What isolation means will vary from case to case, but in some situations it will require actions that appear harsh by current standards. For example, we may find it necessary to prohibit people from certain places from entering the U.S. We may need to profile on a variety of bases, including religious belief and ethnic origin. Isolation may also inflict hardships on Americans, as when we must avoid becoming dependent on imports such as Middle Eastern oil.

.. As the offensive strategy of the Bush administration has demonstrated, when we choose to engage centers and sources of disorder, attacking them militarily or demanding reforms inconsistent with their cultures, we provide an external threat against which they can unite. Conversely, if we isolate ourselves from them, we will help them focus on and thus accentuate their internal contradictions. This is a classic case of inaction being a form of action.

.. Purist elements arise that accuse existing Islamic governments of straying from Islam; they triumph, only to find that pure Islam cannot govern; attempting to make things work, they also become corrupt; and new purist elements gather to bring about their overthrow. This cycle could work to America’s advantage if she isolated herself from it, because it focuses Islamic energies inward. As Boyd would say, it tends to fold Islam back on itself.

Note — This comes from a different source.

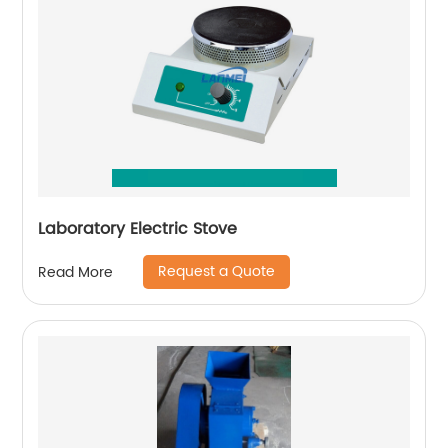
Laboratory Electric Stove
Request a Quote
Read More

.. one of the first implications of our recommended grand strategy is that America’s current military strategy—a strong strategic offensive coupled with a weak tactical offensive—is wrong. Strategically, we are launching military attacks on perceived opponents worldwide, or at least threatening to do so, under a doctrine of preventive war.

.. But in Afghanistan, on the tactical level, both al-Qaeda and the Taliban survived our attempts to destroy them and are now coming back. The reason they could do so is that our Second Generation armed forces fight by putting firepower on targets, and Fourth Generation forces are very good at making themselves untargetable. Even in Operation Anaconda, when al-Qaeda stood and fought, the inability of the Second Generation American Army to fight a battle of encirclement (something that is central to Third Generation tactics) allowed the enemy to escape with small losses.

.. A defensive military strategy that includes an annihilating counterattack is consistent with our grand strategy of isolating centers and sources of disorder while folding them back on themselves, yet it runs no danger of being perceived as weakness on our part.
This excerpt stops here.